Cross-sectional transmission electron microscopy images, along the second cadmium sulfide layer, deposited on the silver nanowire network on the cadmium sulfide CIGS structure, and across the second cadmium sulfide layer deposited on the silver nanowire network, are shown here. The second cadmium sulfide layer is uniformly deposited on the surface of the silver nanowires and the cadmium layer on the core-shell silver nanowire structure is produced. The second cadmium sulfide layer fills the air gaps between the cadmium buffer and silver nanowire layers, and stable electrical contact is achieved.
The device performance of a CIGS thin-film solar cell with bare silver nanowires, and the cadmium sulfide layer on the core-shell silver nanowire transparent conducting electrodes is shown here. Due to unstable electrical contact the cell with bare silver nanowires has poor device performance. Deposition of a second cadmium layer greatly enhances the cell performance.

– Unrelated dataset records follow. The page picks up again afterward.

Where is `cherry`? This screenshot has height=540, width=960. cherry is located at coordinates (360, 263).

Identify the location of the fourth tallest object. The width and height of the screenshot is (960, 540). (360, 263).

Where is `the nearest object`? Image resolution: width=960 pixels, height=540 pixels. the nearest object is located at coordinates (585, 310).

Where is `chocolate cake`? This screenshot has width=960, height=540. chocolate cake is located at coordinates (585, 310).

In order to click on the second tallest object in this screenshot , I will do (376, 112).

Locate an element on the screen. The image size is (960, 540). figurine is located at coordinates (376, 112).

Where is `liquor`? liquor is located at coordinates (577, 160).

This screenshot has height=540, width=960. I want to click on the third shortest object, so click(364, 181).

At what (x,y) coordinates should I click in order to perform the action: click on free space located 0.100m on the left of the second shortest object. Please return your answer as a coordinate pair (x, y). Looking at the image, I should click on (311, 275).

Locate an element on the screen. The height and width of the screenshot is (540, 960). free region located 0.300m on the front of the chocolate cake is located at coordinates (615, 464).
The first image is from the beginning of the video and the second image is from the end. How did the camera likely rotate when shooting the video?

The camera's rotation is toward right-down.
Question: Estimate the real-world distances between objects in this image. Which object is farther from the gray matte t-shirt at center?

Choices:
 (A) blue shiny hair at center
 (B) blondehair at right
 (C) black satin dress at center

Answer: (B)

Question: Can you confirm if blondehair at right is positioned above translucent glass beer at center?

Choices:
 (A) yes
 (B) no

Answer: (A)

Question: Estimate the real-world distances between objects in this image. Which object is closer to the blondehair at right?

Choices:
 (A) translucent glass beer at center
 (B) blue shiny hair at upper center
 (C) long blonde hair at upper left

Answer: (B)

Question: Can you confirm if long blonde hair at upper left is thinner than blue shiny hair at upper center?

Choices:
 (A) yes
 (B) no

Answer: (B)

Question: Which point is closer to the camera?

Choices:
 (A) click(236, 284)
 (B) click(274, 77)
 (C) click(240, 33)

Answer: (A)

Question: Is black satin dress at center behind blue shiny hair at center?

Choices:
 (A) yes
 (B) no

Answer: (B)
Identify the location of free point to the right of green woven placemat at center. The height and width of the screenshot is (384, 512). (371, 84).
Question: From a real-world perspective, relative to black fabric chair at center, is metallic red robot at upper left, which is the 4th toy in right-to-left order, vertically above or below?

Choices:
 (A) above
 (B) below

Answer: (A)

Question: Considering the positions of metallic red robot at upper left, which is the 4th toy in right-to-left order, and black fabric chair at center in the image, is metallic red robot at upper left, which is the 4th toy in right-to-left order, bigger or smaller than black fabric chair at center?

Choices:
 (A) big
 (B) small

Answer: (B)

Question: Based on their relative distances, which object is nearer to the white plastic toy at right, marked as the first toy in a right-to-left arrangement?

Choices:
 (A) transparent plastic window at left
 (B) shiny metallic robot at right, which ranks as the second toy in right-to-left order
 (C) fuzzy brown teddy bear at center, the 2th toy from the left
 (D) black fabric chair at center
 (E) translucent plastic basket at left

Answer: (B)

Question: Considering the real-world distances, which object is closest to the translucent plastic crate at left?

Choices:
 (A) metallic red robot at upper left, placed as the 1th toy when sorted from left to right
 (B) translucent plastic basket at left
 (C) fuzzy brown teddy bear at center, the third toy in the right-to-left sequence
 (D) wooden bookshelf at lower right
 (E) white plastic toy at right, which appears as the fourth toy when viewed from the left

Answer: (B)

The most important step in our protocol is to fabricate a second CdS layer on the silver nanowire network. The divergent time can be optimized by measuring the device performance of the CIGS thin-film solar cell. We suggest a method to fabricate robust nano-scale electrical contact in the CIGS system.
We believe our method can be applied to other solar cell systems, which require enhancement of electrical contact properties.